Do Show Your Creative Side
One of the most commonly cited complaints about dating is the tedium of the whole enterprise. The start of every relationship involves the same basic steps. Go out to dinner, tell them about yourself, ask boring questions, go to the movies, awkwardly hug goodnight. It doesn’t have to be that way! On my first date with the woman who is now my wife we made nachos, rented the movie Shoot Em Up, and played Jaws Unleashed for Playstation 2. It should be noted that, at the time, Playstation 3 was already 2 years old. The point is, you should challenge each other’s notion of what a date should be. Have fun and think outside the box.
Don’t Overwhelm Them
While most people know that the rules you hear in movies about guy’s not calling the day after a date and similar nonsense do not apply in reality, we all also know that there is a line of pestering that must not be crossed. You don’t want to be texting each other 100 times a day, as much as you might want to. It is easy to become obsessed when you are starting a relationship, but if that happens you risk ignoring the other parts of your life that make you who you are. You also might drive the other person crazy.

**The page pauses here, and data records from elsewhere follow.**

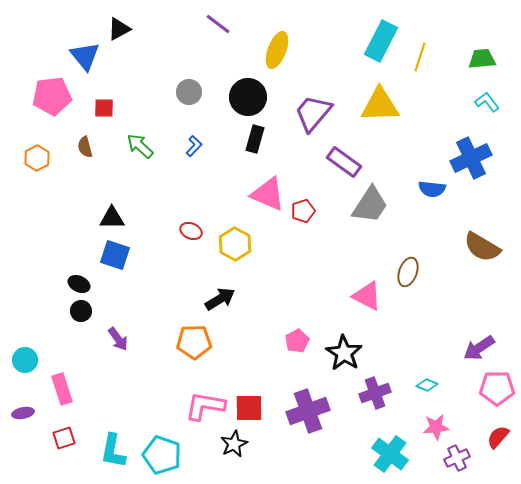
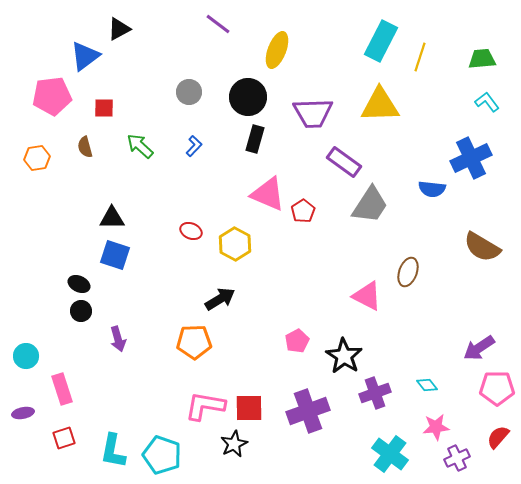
blue triangle at (85, 56): rotated 32 degrees clockwise
purple trapezoid at (313, 113): rotated 132 degrees counterclockwise
orange hexagon at (37, 158): rotated 20 degrees clockwise
red pentagon at (303, 211): rotated 15 degrees counterclockwise
purple arrow at (118, 339): rotated 20 degrees clockwise
black star at (344, 353): moved 3 px down
cyan circle at (25, 360): moved 1 px right, 4 px up
cyan diamond at (427, 385): rotated 30 degrees clockwise
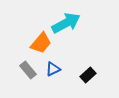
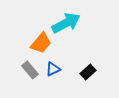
gray rectangle: moved 2 px right
black rectangle: moved 3 px up
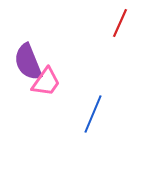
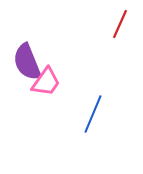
red line: moved 1 px down
purple semicircle: moved 1 px left
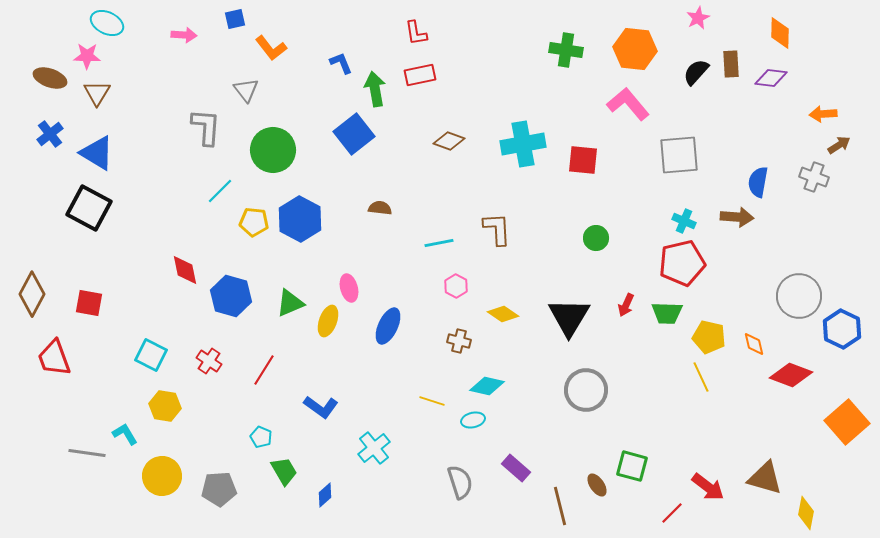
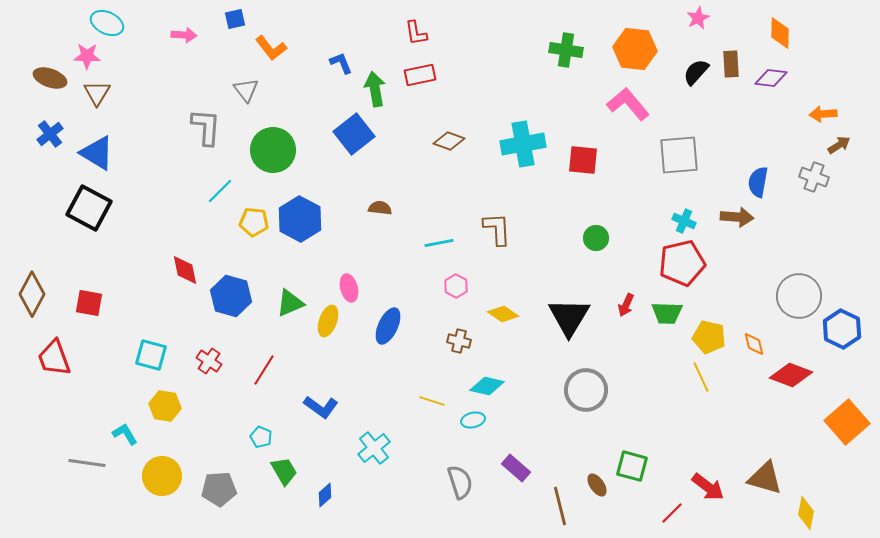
cyan square at (151, 355): rotated 12 degrees counterclockwise
gray line at (87, 453): moved 10 px down
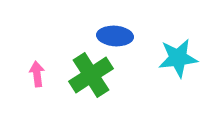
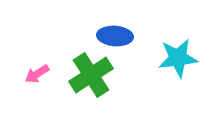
pink arrow: rotated 115 degrees counterclockwise
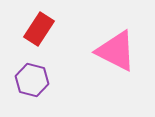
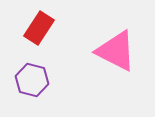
red rectangle: moved 1 px up
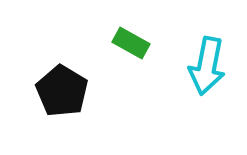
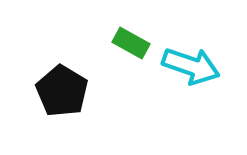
cyan arrow: moved 16 px left; rotated 82 degrees counterclockwise
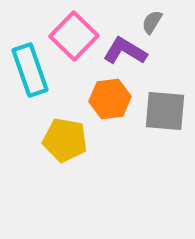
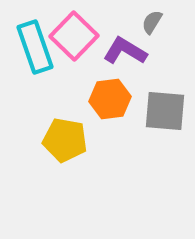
cyan rectangle: moved 5 px right, 23 px up
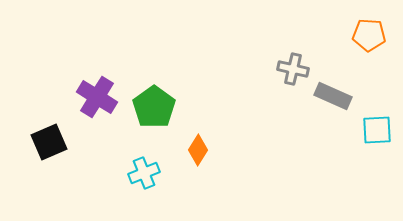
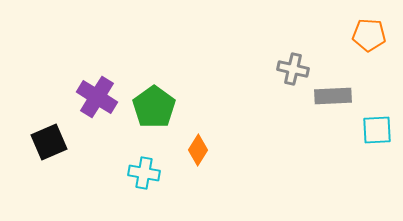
gray rectangle: rotated 27 degrees counterclockwise
cyan cross: rotated 32 degrees clockwise
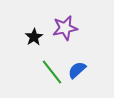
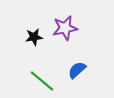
black star: rotated 24 degrees clockwise
green line: moved 10 px left, 9 px down; rotated 12 degrees counterclockwise
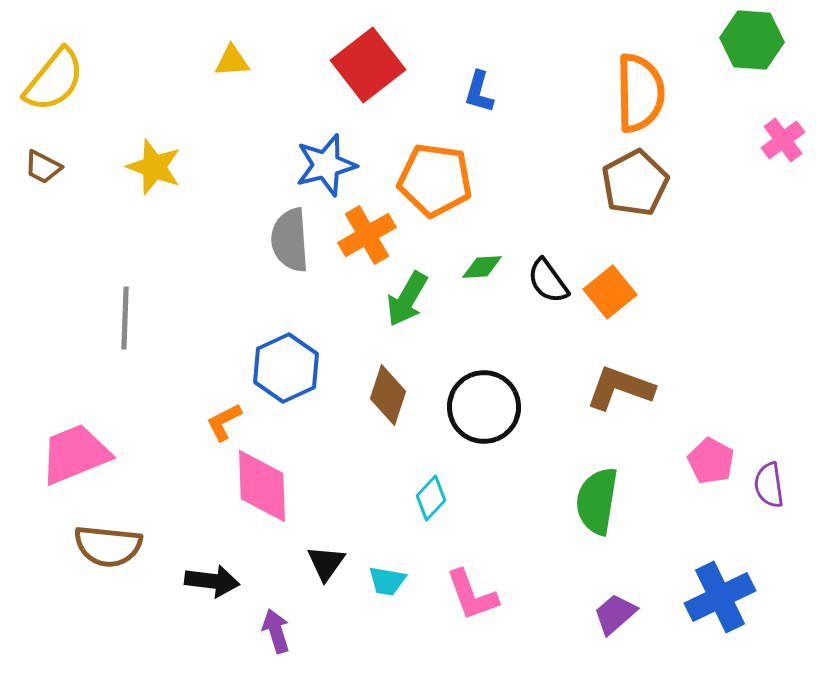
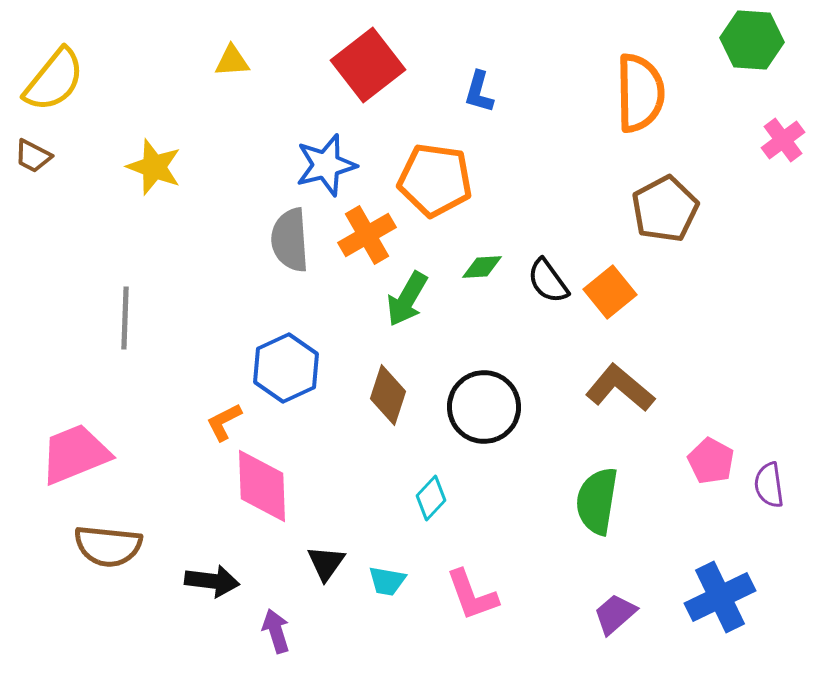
brown trapezoid: moved 10 px left, 11 px up
brown pentagon: moved 30 px right, 26 px down
brown L-shape: rotated 20 degrees clockwise
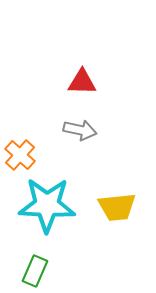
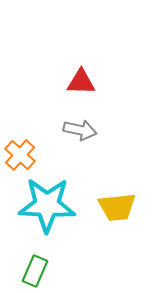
red triangle: moved 1 px left
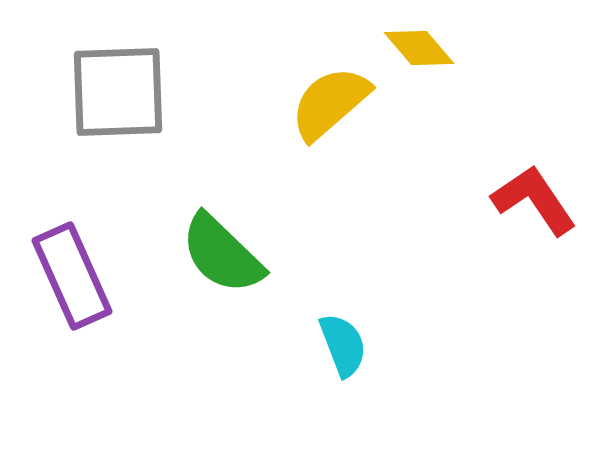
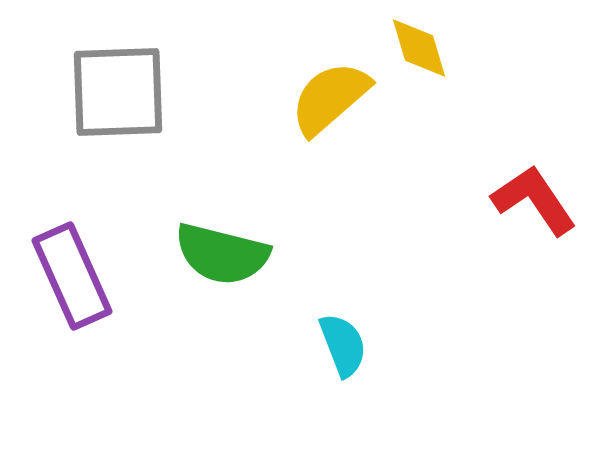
yellow diamond: rotated 24 degrees clockwise
yellow semicircle: moved 5 px up
green semicircle: rotated 30 degrees counterclockwise
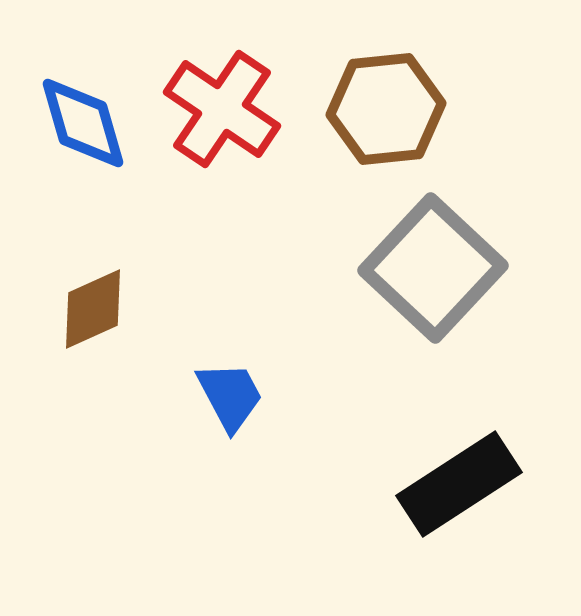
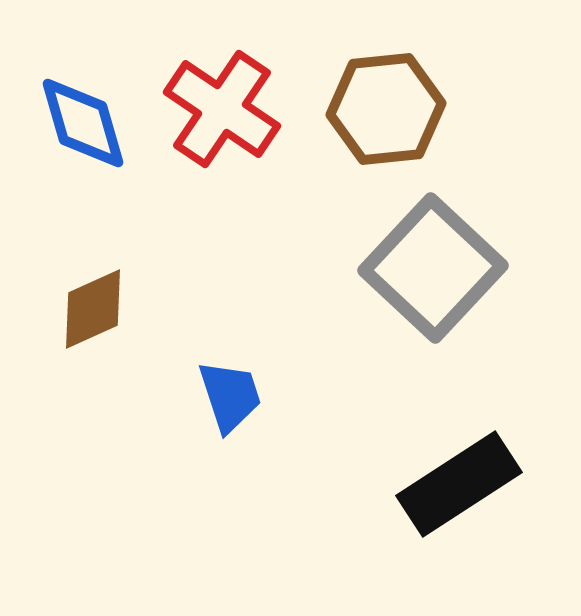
blue trapezoid: rotated 10 degrees clockwise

Do Treat Them Like One of Your Friends
One of the easiest traps to fall into at the beginning of a relationship is being too formal and polite with the other person. If you’re dating a debutante that might be okay, but most people are pretty casual in their everyday lives. To the best of your ability, treat your new partner like another one of your friends. Joke around, poke fun at them, laugh like an idiot. You are never more yourself than you are with your closest friends and you definitely want the person you are dating to know the real you, so relax.
Don’t Overlook Red Flags
Another risk that goes along with falling into obsession is that you might choose to overlook some serious negative qualities in another person just so you can continue with your new relationship mood boost. Don’t let this happen. If you notice the other person has a temper, that they are jealous, or if they are sincerely superficial in the first stages of a relationship, that stuff will only get worse with time. Try to pay attention to who you are dating.
Do Talk About the Future
If your goal is to be with someone for a long time, they should know your long term plan. Do you want to travel after school? Do you plan to move across the country at some point? If your life-plan poses problems for the long-term prospects of your relationship it is only fair to let the other person know. That doesn’t mean you can’t have fun and see what happens, but you need to be honest about your ambition.
Don’t Start Planning the Wedding
It is important not to get carried away with talking about the future. If your plan is to settle down, have kids, and live happily ever after then say so, but don’t make it seem like you want to get started immediately. It is okay to say “Yeah, I’d like to have my own family someday.” It is not okay to bring a baby naming book to a second date.
There are plenty of other common sense rules to consider at you start a new relationship, but use these 6 to get you on the right track. Just remember to have fun and be yourself.